Aside from sitting on the Boone Town Council, David is a technician at IONCON Engineering. A year shy from being able to sit for the test to become a licensed engineer, David has obviously thought quite a bit about this issue.
David says the Town of Boone has three options:
- Do nothing and force the private landowners to fix things to their grandfathered state forever while flooding continues
- Create a proper plan and require those updates next time culverts collapse or buildings change to eventually fix the flooding
- Swoop in and bailout the private landowners who have owned property in a known floodplain for many years which both fixes the flooding fastest and gets us a nice non-vehicle transportation lane and green buffer across town
Though the latter is the most expensive, that’s the option that David prefers.
“I want to go for the latter and create an ‘eco-district’ of revitalization in that area. It can’t happen with things in the current grandfathered-culvert-collapsing state though, and I don’t want to spend bajillions of town tax dollars on it if the only persons who benefit are the land owners who have parking lots and buildings in a flood plain where it would be illegal to build them today,” David wrote in an email. “If tax dollars are spent, it needs to benefit the whole town.”
David also realizes this option won’t happen without the cooperation of private landowners. Currently, the creek goes under Holmes Convocation Center, Hardees, Hungry Howie’s, Wendy’s, etc. Some of the most valuable land in the High Country is along Blowing Rock Boulevard, which runs parallel to the creek. As David said, the folks wouldn’t be amused if their valuable property was turned into a public greenway to solve the flooding problems.
“It is a delicate situation to balance public safety, community improvement and private responsibility,” David said.

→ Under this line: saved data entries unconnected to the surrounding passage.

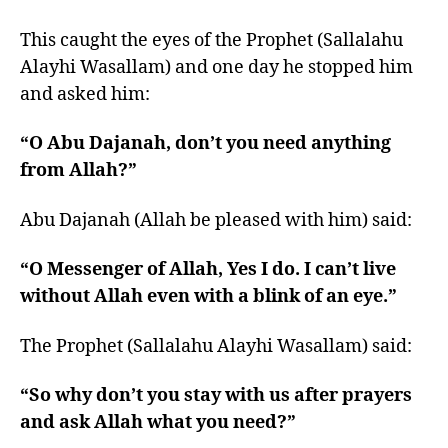
This caught the eyes of the Prophet (Sallalahu
Alayhi Wasallam) and one day he stopped him
and asked him:
“O Abu Dajanah, don’t you need anything
from Allah?”
Abu Dajanah (Allah be pleased with him) said:
“O Messenger of Allah, Yes I do. I can’t live
without Allah even with a blink of an eye.”
The Prophet (Sallalahu Alayhi Wasallam) said:
“So why don’t you stay with us after prayers
and ask Allah what you need?”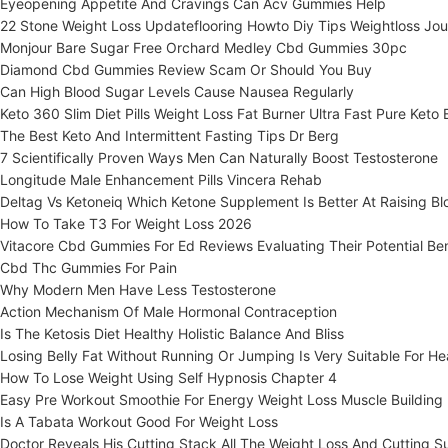
Eyeopening Appetite And Cravings Can Acv Gummies Help
22 Stone Weight Loss Updateflooring Howto Diy Tips Weightloss Jou
Monjour Bare Sugar Free Orchard Medley Cbd Gummies 30pc
Diamond Cbd Gummies Review Scam Or Should You Buy
Can High Blood Sugar Levels Cause Nausea Regularly
Keto 360 Slim Diet Pills Weight Loss Fat Burner Ultra Fast Pure Keto
The Best Keto And Intermittent Fasting Tips Dr Berg
7 Scientifically Proven Ways Men Can Naturally Boost Testosterone
Longitude Male Enhancement Pills Vincera Rehab
Deltag Vs Ketoneiq Which Ketone Supplement Is Better At Raising B
How To Take T3 For Weight Loss 2026
Vitacore Cbd Gummies For Ed Reviews Evaluating Their Potential Ben
Cbd Thc Gummies For Pain
Why Modern Men Have Less Testosterone
Action Mechanism Of Male Hormonal Contraception
Is The Ketosis Diet Healthy Holistic Balance And Bliss
Losing Belly Fat Without Running Or Jumping Is Very Suitable For 
How To Lose Weight Using Self Hypnosis Chapter 4
Easy Pre Workout Smoothie For Energy Weight Loss Muscle Building
Is A Tabata Workout Good For Weight Loss
Doctor Reveals His Cutting Stack All The Weight Loss And Cutting 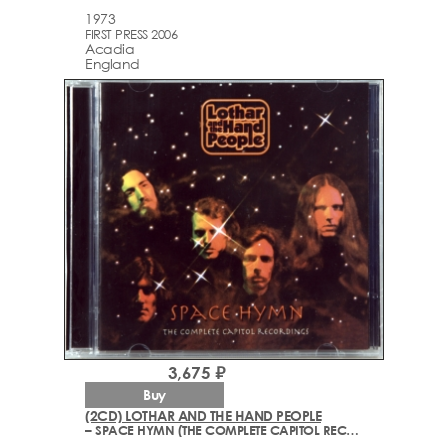
1973
FIRST PRESS 2006
Acadia
England
3,675 ₽
Buy
(2CD) LOTHAR AND THE HAND PEOPLE
– SPACE HYMN (THE COMPLETE CAPITOL RECORDINGS) (1967-1969)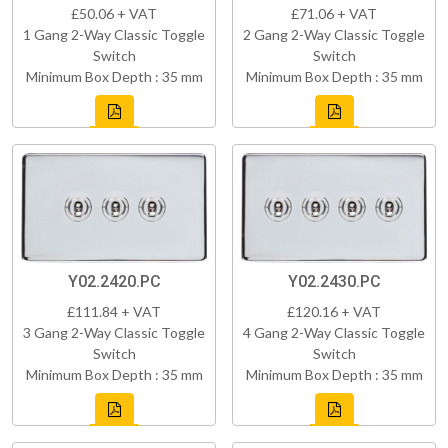
£50.06 + VAT
£71.06 + VAT
1 Gang 2-Way Classic Toggle
2 Gang 2-Way Classic Toggle
Switch
Switch
Minimum Box Depth : 35 mm
Minimum Box Depth : 35 mm
Y02.2420.PC
Y02.2430.PC
£111.84 + VAT
£120.16 + VAT
3 Gang 2-Way Classic Toggle
4 Gang 2-Way Classic Toggle
Switch
Switch
Minimum Box Depth : 35 mm
Minimum Box Depth : 35 mm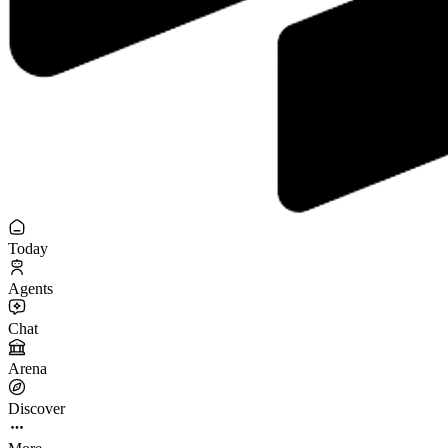
Today
Agents
Chat
Arena
Discover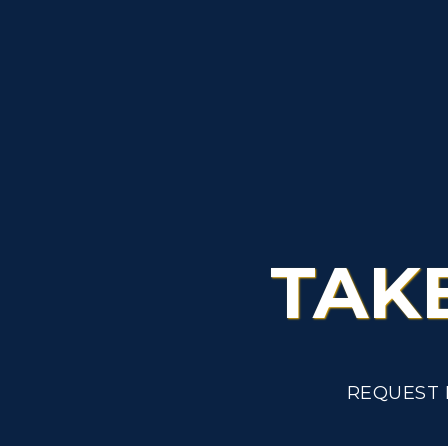
Admissions
L
Scholarships
C
Financial Aid
Tuition and Costs
H
Racer Academy
C
R
Non-Degree
R
TAK
S
A
REQUEST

When McGill associates drafted the stormwater management report in 2013, a stormwater utility fee was listed under “key considerations.” This fee would be similar to a garbage, water and sewer fees that the town collects. All the stormwater funds from individual property owners and/or residents would be pooled together to fund future stormwater management projects.
Speaking with Ward and Brantz, a stormwater utility seems to be where officials are pointing. This is likely to cause some backlash as it will be seen as another tax on residents and businesses in Boone. The fund for the utility will also take time to build up an amount that can make an impact. Studies and public hearings will have to occur before any implementation of a utility. As Ward said, it won’t happen overnight.
But whatever direction the town turns, this discussion is going to return to the forefront, officials say. Ward, who arrived by the time the topic receded into an afterthought by late summer of 2014, said he’s going to research where the discussion of a stormwater utility ended.
“I anticipate that with the additional issues being caused by flooding, we will discuss this at our annual retreat and restart the discussion about how to address these issues,” Ward said.